Il tenore Remunnu ‘e locu di Bitti ha più volte incontrato stars internazionali della musica e con alcune di queste ha dato vita a laboratori di ricerca. Si sottolinea la collaborazione con i musicisti e musicologi del CERM di Sassari sfociata nei Ferienkurse di Darmstadt. I tentativi più apprezzabili, secondo il parere dello scrivente, hanno coinvolto tre artisti isolani: Luigi Lai (Darmstadt, 1991), Piero Marras (vd Tumbu) e soprattutto Enzo Favata (Voyage en Sardaigne).
Il tenore Milìa di Dorgali, nei primi anni Novanta, ha partecipato ad un laboratorio di sperimentazione con musiche del compositore Antonio Doro.
Il tenore Sèlema di Torpé ha più volte incrociato le proprie sonorità con le launeddas di G. Pala. Esperimento provato da gran parte dei cori.
Il Tenore di Orosei ha testimoniato anche in un cd (Colla Voche, 1998) una lunga collaborazione con il violoncellista E. Reijseger.
Il tenore Luisu Ozanu di Siniscola ha cantato con i Cordas et Cannas di Olbia ed entrambe le formazioni hanno inserito il frutto delle collaborazioni nei propri cd.

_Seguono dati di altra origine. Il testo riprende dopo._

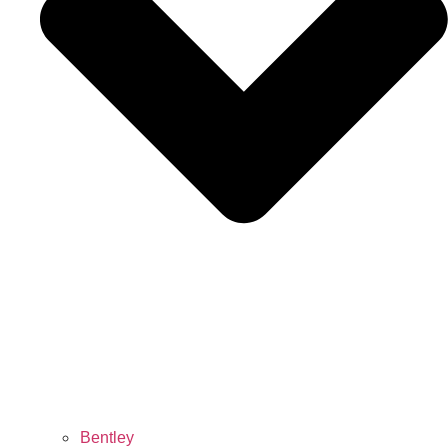
Bentley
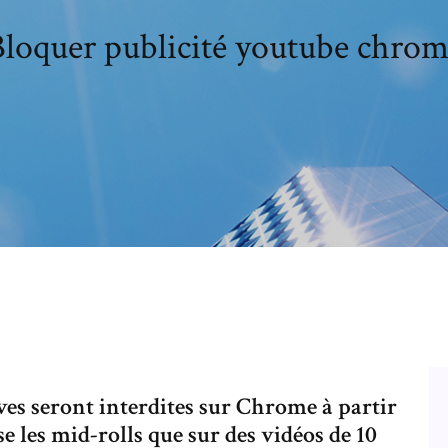
loquer publicité youtube chro
ives seront interdites sur Chrome à partir
 les mid-rolls que sur des vidéos de 10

Il tenore Ortachis di Bolotana ha preso parte a importanti progetti di sperimentazione, fra scultura, poesia, canto, proposti in diverse parti del mondo.
Il tenore Murales di Orgosolo ha partecipato a numerose sessioni di laboratori di ricerca nel corso di diverse edizioni del festival di Sant’Anna Arresi.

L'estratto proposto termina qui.